* **DATA EXTRACT**
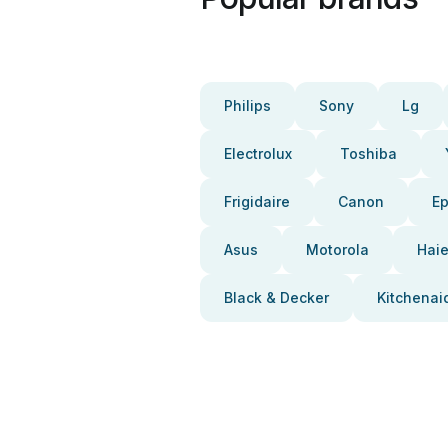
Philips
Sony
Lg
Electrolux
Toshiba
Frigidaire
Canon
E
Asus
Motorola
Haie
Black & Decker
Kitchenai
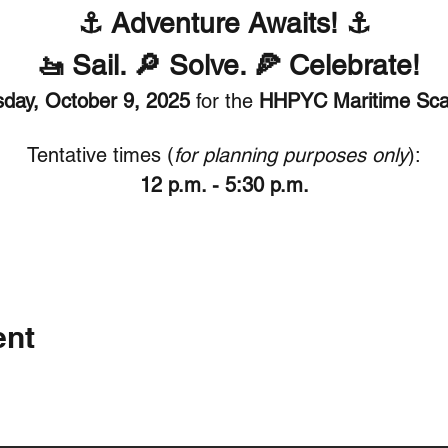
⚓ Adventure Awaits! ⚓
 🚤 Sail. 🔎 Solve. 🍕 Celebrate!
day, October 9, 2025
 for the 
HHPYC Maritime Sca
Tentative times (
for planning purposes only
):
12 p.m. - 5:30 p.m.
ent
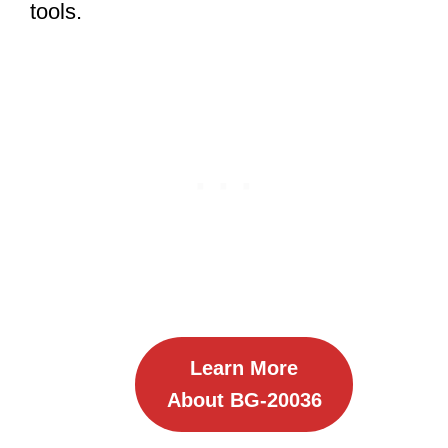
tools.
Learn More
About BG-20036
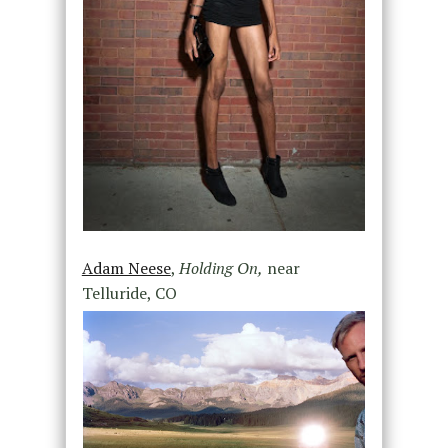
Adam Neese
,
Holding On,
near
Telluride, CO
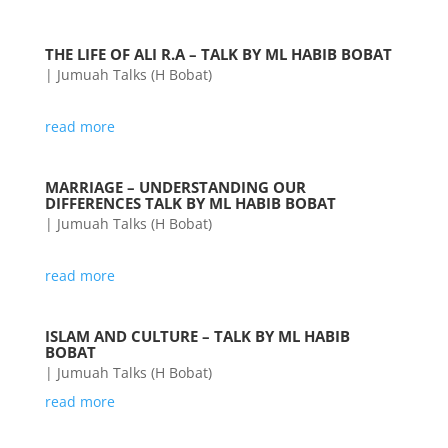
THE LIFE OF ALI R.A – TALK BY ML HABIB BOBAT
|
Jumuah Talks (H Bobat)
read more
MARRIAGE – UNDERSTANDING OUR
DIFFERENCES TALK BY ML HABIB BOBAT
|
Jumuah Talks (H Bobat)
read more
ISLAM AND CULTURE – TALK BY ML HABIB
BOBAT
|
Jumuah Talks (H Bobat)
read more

--

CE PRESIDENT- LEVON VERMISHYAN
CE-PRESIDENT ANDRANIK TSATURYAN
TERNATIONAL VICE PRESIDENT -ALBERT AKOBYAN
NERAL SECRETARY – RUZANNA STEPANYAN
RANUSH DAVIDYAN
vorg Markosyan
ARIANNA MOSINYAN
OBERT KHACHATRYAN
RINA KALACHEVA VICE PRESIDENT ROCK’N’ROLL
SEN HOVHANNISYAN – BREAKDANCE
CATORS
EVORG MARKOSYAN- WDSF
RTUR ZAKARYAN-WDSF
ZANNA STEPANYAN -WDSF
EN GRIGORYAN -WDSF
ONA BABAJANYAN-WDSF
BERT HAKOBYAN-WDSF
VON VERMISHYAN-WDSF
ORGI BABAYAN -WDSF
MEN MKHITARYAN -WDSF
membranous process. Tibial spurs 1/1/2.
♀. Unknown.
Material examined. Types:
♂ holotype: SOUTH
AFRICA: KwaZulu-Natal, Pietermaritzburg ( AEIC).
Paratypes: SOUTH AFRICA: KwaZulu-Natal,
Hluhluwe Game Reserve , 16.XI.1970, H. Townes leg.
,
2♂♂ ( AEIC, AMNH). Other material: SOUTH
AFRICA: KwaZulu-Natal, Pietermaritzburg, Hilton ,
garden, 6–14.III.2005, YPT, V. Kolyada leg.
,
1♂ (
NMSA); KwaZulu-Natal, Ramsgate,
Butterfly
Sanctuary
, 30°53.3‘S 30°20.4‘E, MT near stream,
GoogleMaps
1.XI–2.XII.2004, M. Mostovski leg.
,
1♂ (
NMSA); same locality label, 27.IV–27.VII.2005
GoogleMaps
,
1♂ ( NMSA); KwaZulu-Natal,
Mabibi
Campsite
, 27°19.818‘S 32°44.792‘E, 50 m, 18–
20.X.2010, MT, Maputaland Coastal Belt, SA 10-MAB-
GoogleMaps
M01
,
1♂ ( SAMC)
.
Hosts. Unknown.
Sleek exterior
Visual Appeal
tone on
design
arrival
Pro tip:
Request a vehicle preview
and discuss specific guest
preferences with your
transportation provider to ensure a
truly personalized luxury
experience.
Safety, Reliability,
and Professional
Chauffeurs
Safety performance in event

* **TASK ITEM**
Count the lines above that contain the word "VERMISHYAN", and reply with only that number.

* **SOLUTION FOR THIS EXERCISE**
2